A propósito da recente decisão sobre a inconstitucionalidade do corte do 13º e 14º mês (Público – 08.julho) afirma que o Estado é irresponsável. Lugares comuns da ignorância são tomados como elevadas lucubrações. Deveria dizer que os governos com as suas políticas de direita têm-se mostrado irresponsáveis na defesa dos interesses nacionais, protegendo monopólios e especuladores, promovendo o capitalismo rentista e iníquos tratados da UE.
Dizer que nenhum particular “normalmente” se permite ser irresponsável, é brincar com palavras. Misturar o BNP, e outros, com o pequeno empresário ou o endividado cidadão que cedeu à chantagem neoliberal da sociedade de consumo a crédito, enquanto os lucros do desenvolvimento tecnológico e aumento da exploração eram arrecadados e postos fora do país pelos grandes capitalistas e especuladores, para intocáveis “off-shores”.
Acerca da equidade, é curioso considerar que um funcionário público e um trabalhador de “instituição privada” não são realidades comparáveis.
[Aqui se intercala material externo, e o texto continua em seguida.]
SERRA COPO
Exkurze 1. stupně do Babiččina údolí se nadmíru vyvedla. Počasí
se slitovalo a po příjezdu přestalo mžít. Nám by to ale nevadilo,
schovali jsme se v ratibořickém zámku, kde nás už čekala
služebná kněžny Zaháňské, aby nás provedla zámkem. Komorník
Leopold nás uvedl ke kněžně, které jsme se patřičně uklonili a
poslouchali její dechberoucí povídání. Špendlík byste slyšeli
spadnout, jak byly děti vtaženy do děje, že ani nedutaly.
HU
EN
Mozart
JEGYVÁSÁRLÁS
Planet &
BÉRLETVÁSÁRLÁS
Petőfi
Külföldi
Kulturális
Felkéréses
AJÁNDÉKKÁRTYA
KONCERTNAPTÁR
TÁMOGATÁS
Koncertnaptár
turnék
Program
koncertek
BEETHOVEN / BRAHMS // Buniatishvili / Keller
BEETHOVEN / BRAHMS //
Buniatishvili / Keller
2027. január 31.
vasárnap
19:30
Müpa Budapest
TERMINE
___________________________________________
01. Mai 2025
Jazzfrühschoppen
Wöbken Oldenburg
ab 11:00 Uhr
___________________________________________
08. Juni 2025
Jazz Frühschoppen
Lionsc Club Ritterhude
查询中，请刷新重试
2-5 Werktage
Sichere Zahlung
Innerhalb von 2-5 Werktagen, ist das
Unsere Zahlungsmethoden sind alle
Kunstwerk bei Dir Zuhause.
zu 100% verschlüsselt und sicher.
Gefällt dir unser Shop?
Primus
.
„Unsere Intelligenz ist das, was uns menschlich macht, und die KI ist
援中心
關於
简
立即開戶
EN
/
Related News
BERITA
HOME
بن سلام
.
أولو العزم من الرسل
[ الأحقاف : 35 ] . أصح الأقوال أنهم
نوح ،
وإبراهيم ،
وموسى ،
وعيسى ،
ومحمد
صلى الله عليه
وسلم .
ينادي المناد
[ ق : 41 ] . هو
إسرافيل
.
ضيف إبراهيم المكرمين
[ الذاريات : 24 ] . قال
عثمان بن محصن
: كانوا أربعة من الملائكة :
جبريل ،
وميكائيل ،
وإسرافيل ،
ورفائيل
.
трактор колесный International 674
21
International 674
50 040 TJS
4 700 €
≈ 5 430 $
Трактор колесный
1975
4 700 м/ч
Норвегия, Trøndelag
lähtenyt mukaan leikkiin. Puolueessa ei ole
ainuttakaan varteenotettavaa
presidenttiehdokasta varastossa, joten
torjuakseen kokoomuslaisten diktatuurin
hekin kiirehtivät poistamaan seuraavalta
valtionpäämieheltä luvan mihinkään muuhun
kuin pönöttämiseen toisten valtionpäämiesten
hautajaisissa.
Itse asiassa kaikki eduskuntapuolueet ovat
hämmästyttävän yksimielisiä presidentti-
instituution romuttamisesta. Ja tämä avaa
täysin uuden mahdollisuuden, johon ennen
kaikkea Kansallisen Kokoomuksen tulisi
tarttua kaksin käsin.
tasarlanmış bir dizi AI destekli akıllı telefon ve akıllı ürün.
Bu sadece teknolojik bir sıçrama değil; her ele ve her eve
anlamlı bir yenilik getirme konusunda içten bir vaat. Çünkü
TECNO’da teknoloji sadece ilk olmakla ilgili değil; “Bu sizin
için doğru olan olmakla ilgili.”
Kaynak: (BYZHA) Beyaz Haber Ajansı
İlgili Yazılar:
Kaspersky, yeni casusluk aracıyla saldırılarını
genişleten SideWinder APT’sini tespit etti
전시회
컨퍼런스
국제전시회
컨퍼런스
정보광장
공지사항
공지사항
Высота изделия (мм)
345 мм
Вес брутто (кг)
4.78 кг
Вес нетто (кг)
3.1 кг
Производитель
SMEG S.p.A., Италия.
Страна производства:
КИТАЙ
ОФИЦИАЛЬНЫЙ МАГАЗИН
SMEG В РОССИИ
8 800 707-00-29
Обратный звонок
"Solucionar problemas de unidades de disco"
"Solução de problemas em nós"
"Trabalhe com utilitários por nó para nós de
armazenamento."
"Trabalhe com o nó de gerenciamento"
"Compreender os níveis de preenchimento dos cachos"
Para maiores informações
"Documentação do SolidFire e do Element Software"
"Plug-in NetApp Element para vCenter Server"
Sem nos alongarmos a explicar em que consiste o conceito de proletariado e de exploração, algo que o neoliberalismo não reconhece – há apenas mercado onde o sr. Belmiro ou o sr. A. Santos, estão nas mesmas condições que os precários com ordenado mínimo. Em termos da globalização, também a família Wallton que dispõe 90 mil milhões de dólares está nesta teoria nas mesmas condições que os pequenos produtores ou seus empregados sujeitos à vigilância de equipas especializadas no combate ao sindicalismo. E é este o ideal que o capitalismo atual tem para oferecer às novas gerações.
Voltando aos 13º e 14º meses suprimidos. Argumenta-se quanto à falsa equidade entre público e privado, pois os trabalhadores do público têm privilégios que os demais não têm. Portanto, toca de nivelar por baixo. Privilégios só para banqueiros e administradores dedicados a bens “não transacionáveis”.
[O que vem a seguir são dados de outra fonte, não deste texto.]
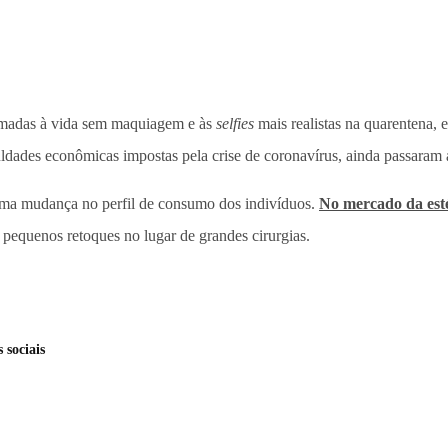
umadas à vida sem maquiagem e às
selfies
mais realistas na quarentena, 
ldades econômicas impostas pela crise de coronavírus, ainda passaram 
uma mudança no perfil de consumo dos indivíduos.
No mercado da esté
, pequenos retoques no lugar de grandes cirurgias.
 sociais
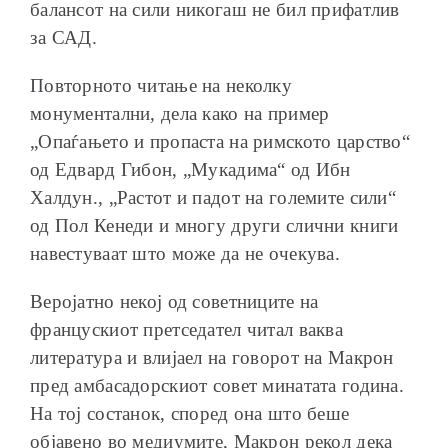
балансот на сили никогаш не бил прифатлив
за САД.
Повторното читање на неколку
монументални, дела како на пример
„Опаѓањето и пропаста на римското царство“
од Едвард Гибон, „Мукадима“ од Ибн
Халдун., „Растот и падот на големите сили“
од Пол Кенеди и многу други слични книги
навестуваат што може да не очекува.
Веројатно некој од советниците на
францускиот претседател читал ваква
литература и влијаел на говорот на Макрон
пред амбасадорскиот совет минатата година.
На тој состанок, според она што беше
објавено во медиумите, Макрон рекол дека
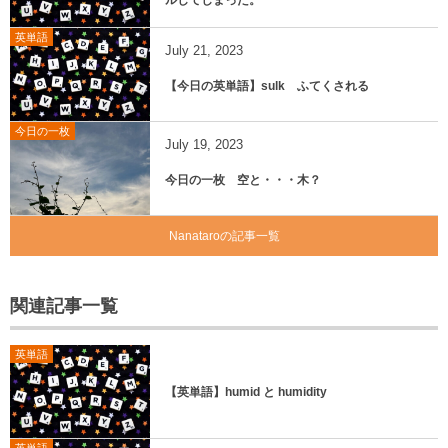
ルしてしまった。
英単語
July
21
,
2023
【今日の英単語】sulk ふてくされる
今日の一枚
July
19
,
2023
今日の一枚 空と・・・木？
Nanataroの記事一覧
関連記事一覧
英単語
【英単語】humid と humidity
O funcionário público não pode ser despedido – falso. Há imensos precários, recorre-se por sistema à prestação de serviços externos e aos admitidos depois de 2009 aplica-se o (infame e prófascista) código laboral.
“As pessoas são promovidas independente do mérito” – seria bom que o demonstrasse. Será que todos os promovidos são incompetentes? É isso que afirma? Poderá provar ou é mera calúnia, tal como alguém dizer que todos os banqueiros e administradores são como alguns do BPP e do BPN?
“Têm sistema de saúde especial.” E depois? Corta-se no salário, para castigo?
“Acumulam vários empregos” Quem? Quantos? Cortam-se os subsídios a esses? E aos outros e aos reformados?
“Têm empregos por pressão pessoal e partidária.” Sem comentários. Além de ser um insulto para talvez 90 % ou mais dos casos, seria bom que olhasse para quem ocupa as administrações das grandes empresas desta terra. Pode consultar o livro do F. Louçã e outros “Quem são os donos de Portugal”.
É este o nível de argumentação das direitas que se consideram eruditas: a teatralidade do intriguismo político panglossiano do sr. MRS e o niilismo atrabiliário do sr VPV.
Em termos de profundidade o pensamento político-social da direita, tal como as medidas deste governo, resume-se numa palavra: mesquinhez.